Stored items
Content starts

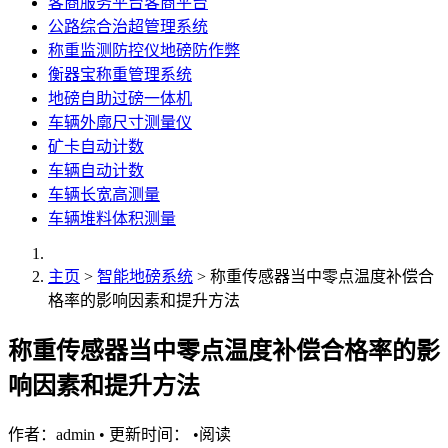
客商服务平台客商平台
公路综合治超管理系统
称重监测防控仪地磅防作弊
衡器宝称重管理系统
地磅自助过磅一体机
车辆外廓尺寸测量仪
矿卡自动计数
车辆自动计数
车辆长宽高测量
车辆堆料体积测量
主页
>
智能地磅系统
> 称重传感器当中零点温度补偿合
格率的影响因素和提升方法
称重传感器当中零点温度补偿合格率的影
响因素和提升方法
作者：admin
•
更新时间：
•
阅读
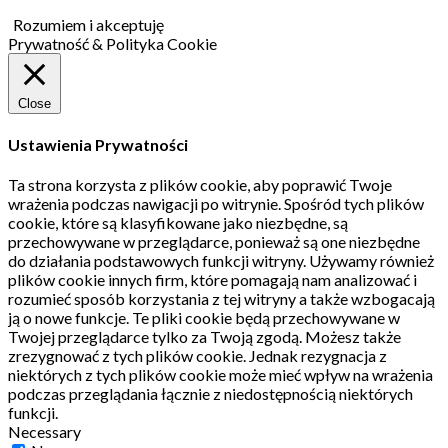
Rozumiem i akceptuję
Prywatność & Polityka Cookie
Close
Ustawienia Prywatności
Ta strona korzysta z plików cookie, aby poprawić Twoje
wrażenia podczas nawigacji po witrynie.
Spośród tych plików
cookie, które są klasyfikowane jako niezbędne, są
przechowywane w przeglądarce, ponieważ są one niezbędne
do działania podstawowych funkcji witryny.
Używamy również
plików cookie innych firm, które pomagają nam analizować i
rozumieć sposób korzystania z tej witryny a także wzbogacają
ją o nowe funkcje.
Te pliki cookie będą przechowywane w
Twojej przeglądarce tylko za Twoją zgodą.
Możesz także
zrezygnować z tych plików cookie.
Jednak rezygnacja z
niektórych z tych plików cookie może mieć wpływ na wrażenia
podczas przeglądania łącznie z niedostępnością niektórych
funkcji.
Necessary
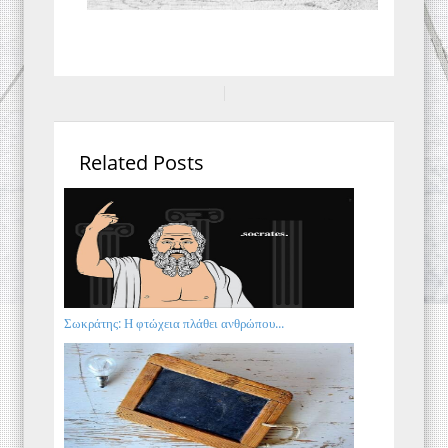
Related Posts
Σωκράτης: Η φτώχεια πλάθει ανθρώπου...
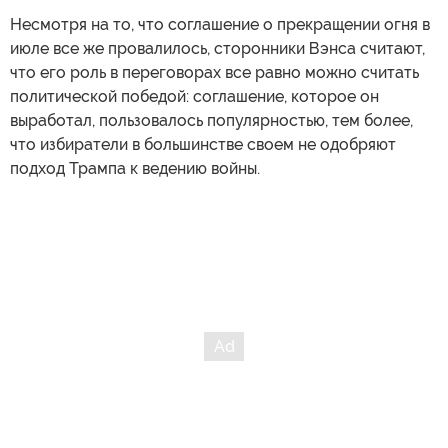
Несмотря на то, что соглашение о прекращении огня в
июле все же провалилось, сторонники Вэнса считают,
что его роль в переговорах все равно можно считать
политической победой: соглашение, которое он
выработал, пользовалось популярностью, тем более,
что избиратели в большинстве своем не одобряют
подход Трампа к ведению войны.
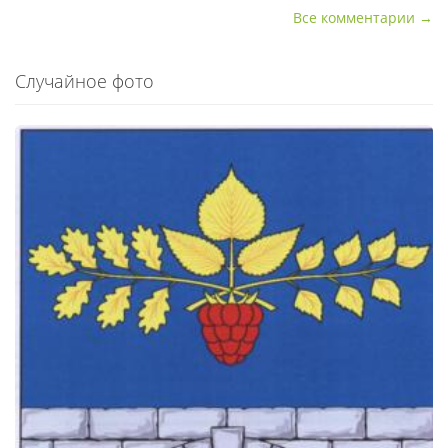
Все комментарии →
Случайное фото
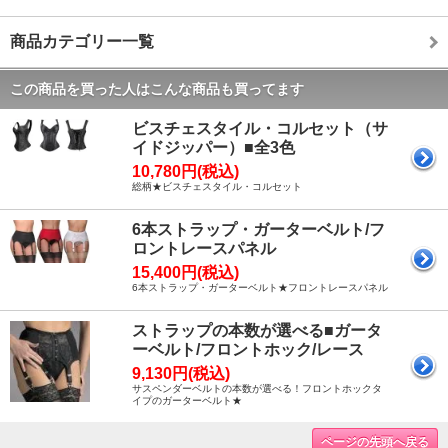
商品カテゴリー一覧
この商品を買った人はこんな商品も買ってます
ビスチェスタイル・コルセット（サ
イドジッパー）■全3色
10,780円(税込)
総柄★ビスチェスタイル・コルセット
6本ストラップ・ガーターベルト/フ
ロントレースパネル
15,400円(税込)
6本ストラップ・ガーターベルト★フロントレースパネル
ストラップの本数が選べる■ガータ
ーベルト/フロントホック/レース
9,130円(税込)
サスペンダーベルトの本数が選べる！フロントホックタ
イプのガーターベルト★
ページの先頭へ戻る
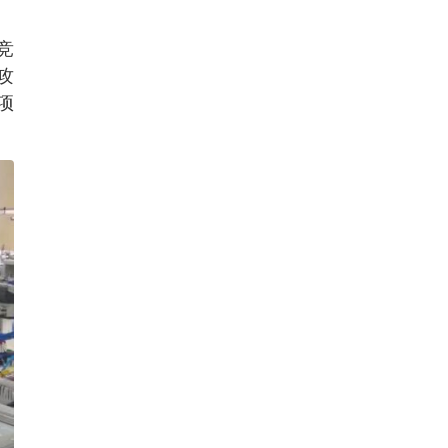
竞
攻
项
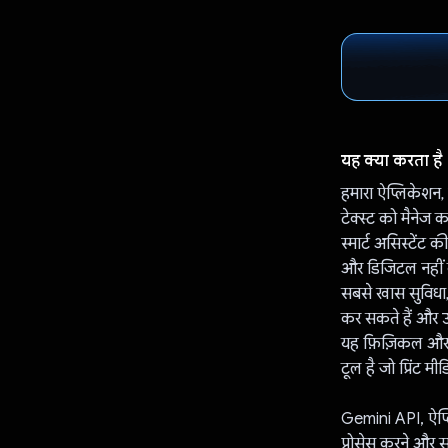
यह क्या करता है
हमारा ऐप्लिकेशन, र
टेक्स्ट को मैनेज
स्मार्ट असिस्टें
और डिजिटल नहीं क
सबसे खास सुविधा, 
कर सकते हैं और उ
यह फ़िज़िकल और 
टूल है जो प्रिंट म
Gemini API, ऐप्ल
प्रोसेस करने और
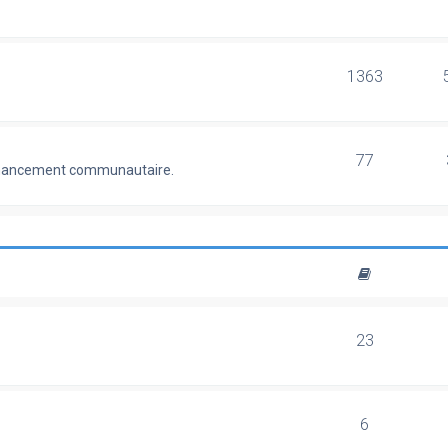
1363
77
 financement communautaire.
23
6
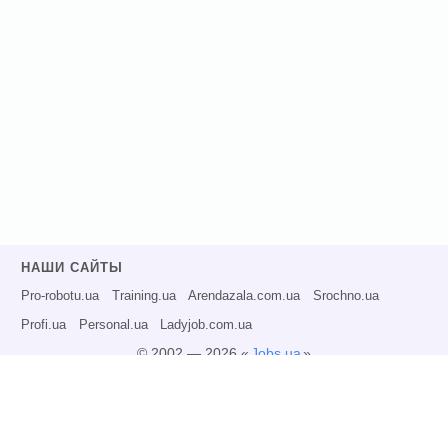
НАШИ САЙТЫ
Pro-robotu.ua
Training.ua
Arendazala.com.ua
Srochno.ua
Profi.ua
Personal.ua
Ladyjob.com.ua
© 2002 — 2026 «
Jobs.ua
»
Все права защищены.
Администрация может не разделять точку зрения авторов информационных
материалов и не несет ответственности за размещаемую пользователями
информацию.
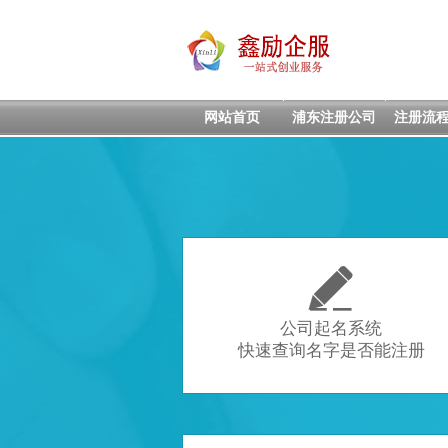
网站首页
浦东注册公司
注册流

公司起名系统
快速查询名字是否能注册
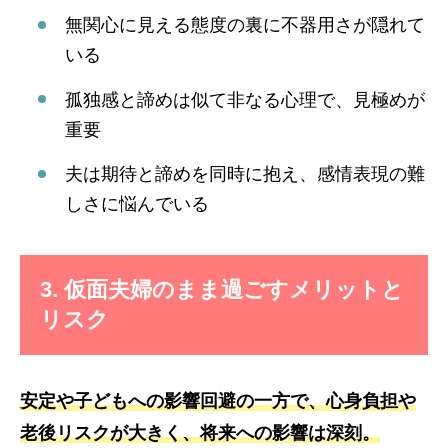
無関心に見える態度の裏に不器用さが隠れて
いる
孤独感と諦めは似て非なる心理で、見極めが
重要
夫は期待と諦めを同時に抱え、感情表現の難
しさに悩んでいる
3. 仮面夫婦のまま過ごすメリットと
リスク
安定や子どもへの影響回避の一方で、心身負担や
老後リスクが大きく、将来への影響は深刻。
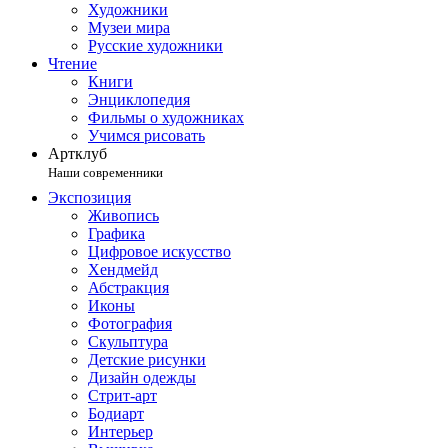
Художники
Музеи мира
Русские художники
Чтение
Книги
Энциклопедия
Фильмы о художниках
Учимся рисовать
Артклуб
Наши современники
Экспозиция
Живопись
Графика
Цифровое искусство
Хендмейд
Абстракция
Иконы
Фотография
Скульптура
Детские рисунки
Дизайн одежды
Стрит-арт
Бодиарт
Интерьер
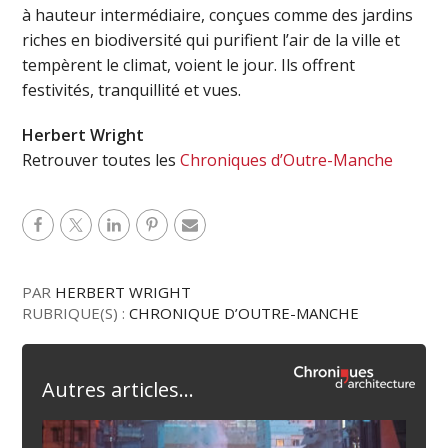
à hauteur intermédiaire, conçues comme des jardins
riches en biodiversité qui purifient l’air de la ville et
tempèrent le climat, voient le jour. Ils offrent
festivités, tranquillité et vues.
Herbert Wright
Retrouver toutes les
Chroniques d’Outre-Manche
PAR
HERBERT WRIGHT
RUBRIQUE(S) :
CHRONIQUE D’OUTRE-MANCHE
Autres articles...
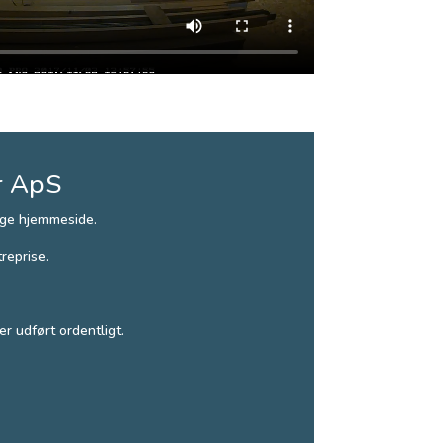
r ApS
ige hjemmeside.
reprise.
.
r udført ordentligt.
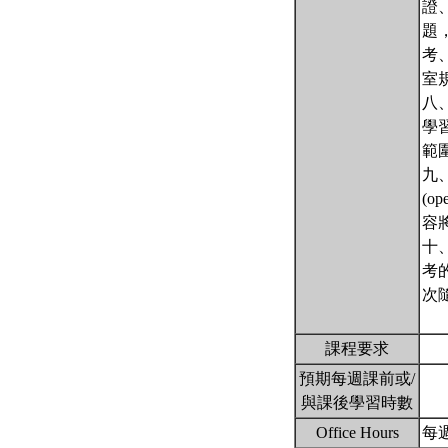
證
題
考
室
八
學
範
九
(o
容
十
考
次
課程要求
預期每週課前或/
與課後學習時數
Office Hours
每週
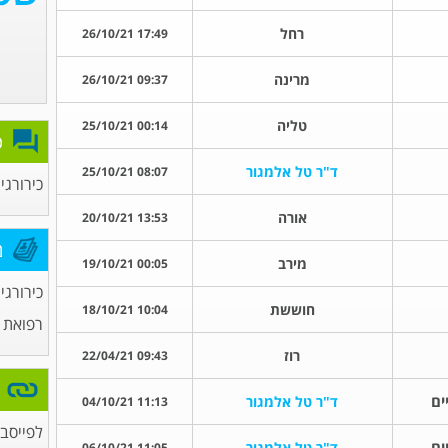
רחל
17:49 26/10/21
מרינה
09:37 26/10/21
טליה
00:14 25/10/21
פ
ד"ר טל אלמגור
08:07 25/10/21
כירורגי
אורה
13:53 20/10/21
מ
מירב
00:05 19/10/21
כירורגי
חוששת
10:04 18/10/21
רפואת 
רוז
09:43 22/04/21
ים
ד"ר טל אלמגור
11:13 04/10/21
לפייסבו
ים
ד"ר טל אלמגור
11:05 06/10/21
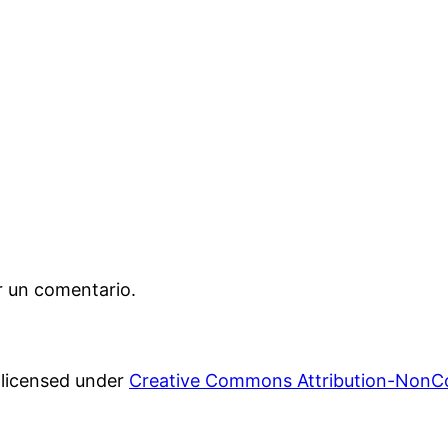
r un comentario.
s licensed under
Creative Commons Attribution-NonCo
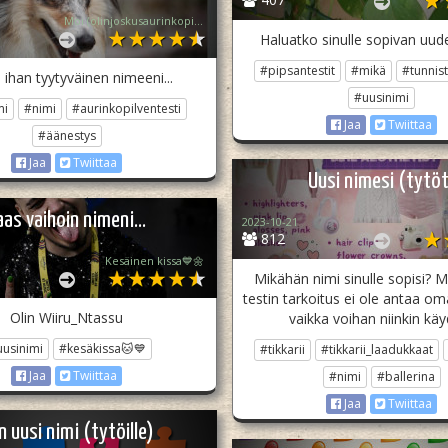
Moi (olinjoskusaurinkopilvijaloppasin)
Haluatko sinulle sopivan uu
#pipsantestit
#mikä
#tunnis
 ihan tyytyväinen nimeeni...
#uusinimi
mi
#nimi
#aurinkopilventesti
Jaa
Twiittaa
#äänestys
Jaa
Twiittaa
Uusi nimesi (tytöt
aas vaihoin nimeni...
2023-10-21
812
Kesäinen kissa💙🌼
Mikähän nimi sinulle sopisi? M
testin tarkoitus ei ole antaa o
Olin Wiiru_Ntassu
vaikka voihan niinkin käy
usinimi
#kesäkissa🐱💙
#tikkarii
#tikkarii_laadukkaat
Jaa
Twiittaa
#nimi
#ballerina
Jaa
Twiittaa
n uusi nimi (tytöille)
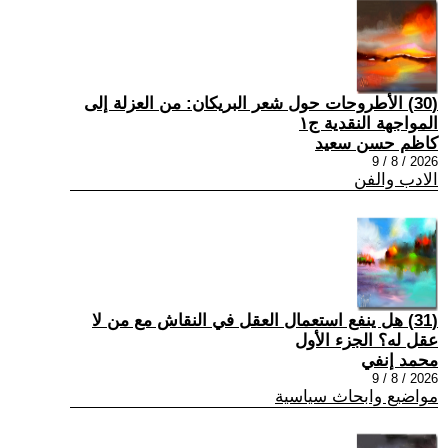
(30) الأطروحات حول شعر البريكان: من العزلة إلى
المواجهة النقدية ج١
كاظم حسن سعيد
2026 / 8 / 9
الادب والفن
(31) هل ينفع استعمال العقل في النقاش مع من لا
عقل له؟ الجزء الأول
محمد إنفي
2026 / 8 / 9
مواضيع وابحاث سياسية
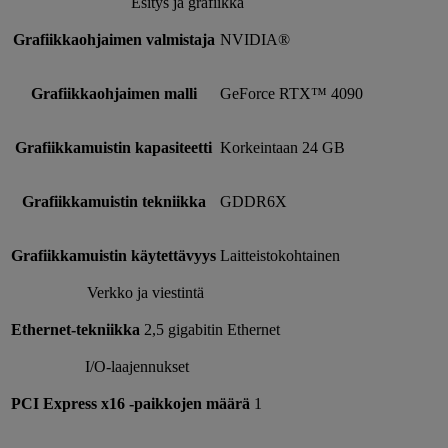
Esitys ja grafiikka
Grafiikkaohjaimen valmistaja
NVIDIA®
Grafiikkaohjaimen malli
GeForce RTX™ 4090
Grafiikkamuistin kapasiteetti
Korkeintaan 24 GB
Grafiikkamuistin tekniikka
GDDR6X
Grafiikkamuistin käytettävyys
Laitteistokohtainen
Verkko ja viestintä
Ethernet-tekniikka
2,5 gigabitin Ethernet
I/O-laajennukset
PCI Express x16 -paikkojen määrä
1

Content ends

> [Task requirements]:
Without including any pictures, return every line of the records exactly.

> [Result]:
客商服务平台客商平台
公路综合治超管理系统
称重监测防控仪地磅防作弊
衡器宝称重管理系统
地磅自助过磅一体机
车辆外廓尺寸测量仪
矿卡自动计数
车辆自动计数
车辆长宽高测量
车辆堆料体积测量
主页
>
智能地磅系统
> 称重传感器当中零点温度补偿合
格率的影响因素和提升方法
称重传感器当中零点温度补偿合格率的影
响因素和提升方法
作者：admin
•
更新时间：
•
阅读
Rozumiem i akceptuję
Prywatność & Polityka Cookie
Close
Ustawienia Prywatności
Ta strona korzysta z plików cookie, aby poprawić Twoje
wrażenia podczas nawigacji po witrynie.
Spośród tych plików
cookie, które są klasyfikowane jako niezbędne, są
przechowywane w przeglądarce, ponieważ są one niezbędne
do działania podstawowych funkcji witryny.
Używamy również
plików cookie innych firm, które pomagają nam analizować i
rozumieć sposób korzystania z tej witryny a także wzbogacają
ją o nowe funkcje.
Te pliki cookie będą przechowywane w
Twojej przeglądarce tylko za Twoją zgodą.
Możesz także
zrezygnować z tych plików cookie.
Jednak rezygnacja z
niektórych z tych plików cookie może mieć wpływ na wrażenia
podczas przeglądania łącznie z niedostępnością niektórych
funkcji.
Necessary
Related Posts
Σωκράτης: Η φτώχεια πλάθει ανθρώπου...
Несмотря на то, что соглашение о прекращении огня в
июле все же провалилось, сторонники Вэнса считают,
что его роль в переговорах все равно можно считать
политической победой: соглашение, которое он
выработал, пользовалось популярностью, тем более,
что избиратели в большинстве своем не одобряют
подход Трампа к ведению войны.
Все комментарии →
Случайное фото
商品カテゴリー一覧
この商品を買った人はこんな商品も買ってます
ビスチェスタイル・コルセット（サ
イドジッパー）■全3色
10,780円(税込)
総柄★ビスチェスタイル・コルセット
6本ストラップ・ガーターベルト/フ
ロントレースパネル
15,400円(税込)
6本ストラップ・ガーターベルト★フロントレースパネル
ストラップの本数が選べる■ガータ
ーベルト/フロントホック/レース
9,130円(税込)
サスペンダーベルトの本数が選べる！フロントホックタ
イプのガーターベルト★
ページの先頭へ戻る
竞
攻
项
यह क्या करता है
हमारा ऐप्लिकेशन, र
टेक्स्ट को मैनेज
स्मार्ट असिस्टें
और डिजिटल नहीं क
सबसे खास सुविधा, 
कर सकते हैं और उ
यह फ़िज़िकल और 
टूल है जो प्रिंट म
Gemini API, ऐप्ल
प्रोसेस करने और
1363
77
 financement communautaire.
23
6
НАШИ САЙТЫ
Pro-robotu.ua
Training.ua
Arendazala.com.ua
Srochno.ua
Profi.ua
Personal.ua
Ladyjob.com.ua
© 2002 — 2026 «
Jobs.ua
»
Все права защищены.
Администрация может не разделять точку зрения авторов информационных
материалов и не несет ответственности за размещаемую пользователями
информацию.
网站首页
浦东注册公司
注册流

公司起名系统
快速查询名字是否能注册
無関心に見える態度の裏に不器用さが隠れて
いる
孤独感と諦めは似て非なる心理で、見極めが
重要
夫は期待と諦めを同時に抱え、感情表現の難
しさに悩んでいる
3. 仮面夫婦のまま過ごすメリットと
リスク
安定や子どもへの影響回避の一方で、心身負担や
老後リスクが大きく、将来への影響は深刻。
Художники
Музеи мира
Русские художники
Чтение
Книги
Энциклопедия
Фильмы о художниках
Учимся рисовать
Артклуб
Наши современники
Экспозиция
Живопись
Графика
Цифровое искусство
Хендмейд
Абстракция
Иконы
Фотография
Скульптура
Детские рисунки
Дизайн одежды
Стрит-арт
Бодиарт
Интерьер
à hauteur intermédiaire, conçues comme des jardins
riches en biodiversité qui purifient l’air de la ville et
tempèrent le climat, voient le jour. Ils offrent
festivités, tranquillité et vues.
Herbert Wright
Retrouver toutes les
Chroniques d’Outre-Manche
PAR
HERBERT WRIGHT
RUBRIQUE(S) :
CHRONIQUE D’OUTRE-MANCHE
Autres articles...
r ApS
ige hjemmeside.
reprise.
.
r udført ordentligt.
證
題
考
室
八
學
範
九
(o
容
十
考
次
課程要求
預期每週課前或/
與課後學習時數
Office Hours
每週
רחל
17:49 26/10/21
מרינה
09:37 26/10/21
טליה
00:14 25/10/21
פ
ד"ר טל אלמגור
08:07 25/10/21
כירורגי
אורה
13:53 20/10/21
מ
מירב
00:05 19/10/21
כירורגי
חוששת
10:04 18/10/21
רפואת 
רוז
09:43 22/04/21
ים
ד"ר טל אלמגור
11:13 04/10/21
לפייסבו
ים
ד"ר טל אלמגור
11:05 06/10/21
r un comentario.
s licensed under
Creative Commons Attribution-NonCo
Moi (olinjoskusaurinkopilvijaloppasin)
Haluatko sinulle sopivan uu
#pipsantestit
#mikä
#tunnis
 ihan tyytyväinen nimeeni...
#uusinimi
mi
#nimi
#aurinkopilventesti
Jaa
Twiittaa
#äänestys
Jaa
Twiittaa
Uusi nimesi (tytöt
aas vaihoin nimeni...
2023-10-21
812
Kesäinen kissa💙🌼
Mikähän nimi sinulle sopisi? M
testin tarkoitus ei ole antaa o
Olin Wiiru_Ntassu
vaikka voihan niinkin käy
usinimi
#kesäkissa🐱💙
#tikkarii
#tikkarii_laadukkaat
Jaa
Twiittaa
#nimi
#ballerina
Jaa
Twiittaa
n uusi nimi (tytöille)
(30) الأطروحات حول شعر البريكان: من العزلة إلى
المواجهة النقدية ج١
كاظم حسن سعيد
2026 / 8 / 9
الادب والفن
(31) هل ينفع استعمال العقل في النقاش مع من لا
عقل له؟ الجزء الأول
محمد إنفي
2026 / 8 / 9
مواضيع وابحاث سياسية
Esitys ja grafiikka
Grafiikkaohjaimen valmistaja
NVIDIA®
Grafiikkaohjaimen malli
GeForce RTX™ 4090
Grafiikkamuistin kapasiteetti
Korkeintaan 24 GB
Grafiikkamuistin tekniikka
GDDR6X
Grafiikkamuistin käytettävyys
Laitteistokohtainen
Verkko ja viestintä
Ethernet-tekniikka
2,5 gigabitin Ethernet
I/O-laajennukset
PCI Express x16 -paikkojen määrä
1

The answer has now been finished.